WORCESTER, Mass. – Pulitzer Prize-winning novelist Edward P. Jones ’72 will give a reading on Thursday, Oct. 9 at 8 p.m. in the Seelos Theater at the College of the Holy Cross. The lecture is part of the College’s Visiting Writers Lecture Series. Sponsored by the College’s Creative Writing Program, it is free and open to the public.

Jones, a New York Times bestselling author, received the Pulitzer Prize in fiction for his novel The Known World (2003), a sprawling saga which examines the antebellum world of free blacks who owned black slaves.  The novel also received the National Book Critics Circle award, the International IMPAC Dublin Literary Award, and the Lannan Literary Award.

Jones' debut collection of short stories, Lost in the City (1992), won the PEN/Hemingway Award and was nominated for the National Book Award. The collection of short stories deals with African American working class and underclass experiences in mid-20th century, inner-city Washington, D.C.

His second collection, All Aunt Hagar’s Children (2006), was a finalist for the Pen/Faulkner Award. Similar to Lost in the City, it is a collection of short stories that deals with African Americans revolving around Washington, D.C.

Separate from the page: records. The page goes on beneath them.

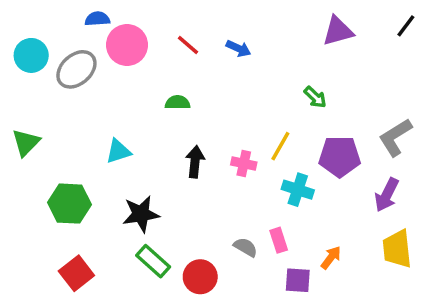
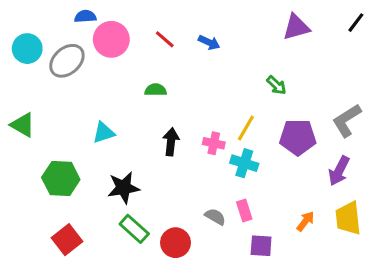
green triangle: (26, 143) -> (23, 125), turned -44
cyan cross: (298, 190) -> (244, 163), moved
orange arrow: (331, 258) -> (305, 221), moved

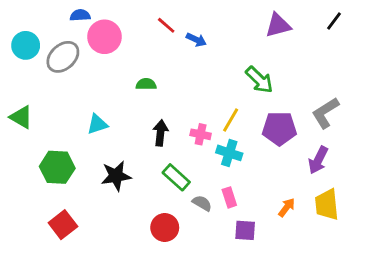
red line: (165, 39) -> (166, 25), moved
green arrow: (276, 85) -> (259, 80), size x1.5
green rectangle: (134, 229) -> (176, 177), moved

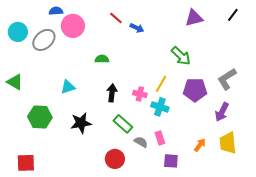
red square: (63, 225) -> (26, 163), moved, turned 36

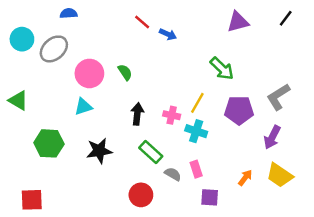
pink circle: (73, 26) -> (89, 73), moved
green semicircle: (102, 59) -> (125, 72), turned 56
yellow trapezoid: (228, 143) -> (280, 175), turned -50

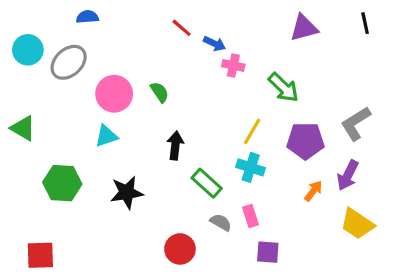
black line: (286, 18) -> (365, 23), turned -49
pink cross: (172, 115) -> (233, 65), moved
green rectangle: (151, 152) -> (207, 183), moved
orange arrow: (245, 178) -> (313, 191), moved

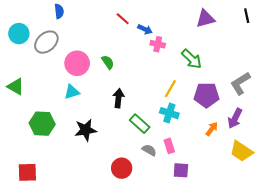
blue semicircle: (87, 17) -> (59, 11), turned 88

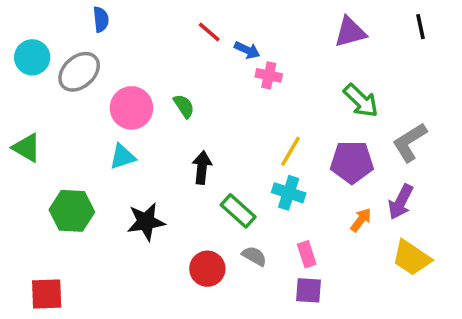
green arrow: (192, 59) -> (361, 101), moved
pink rectangle: (169, 146) -> (307, 254), moved
red circle: (122, 168) -> (207, 269), moved

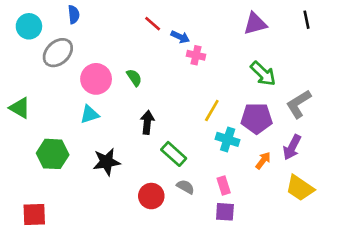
cyan circle: (32, 57) -> (29, 26), moved
cyan cross: (289, 193) -> (228, 139), moved

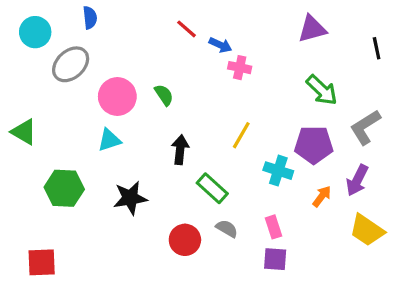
black line: (307, 20) -> (377, 48), moved
yellow line: (212, 111) -> (241, 135), moved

In 2004, Jones received a MacArthur Fellowship in recognition of his work and contribution to society.

Jones was one of about two dozen African American students who enrolled at Holy Cross during a racially tense time in the nation’s history. An English major while at Holy Cross he has taught fiction at Princeton University, George Mason University, and the University of Maryland.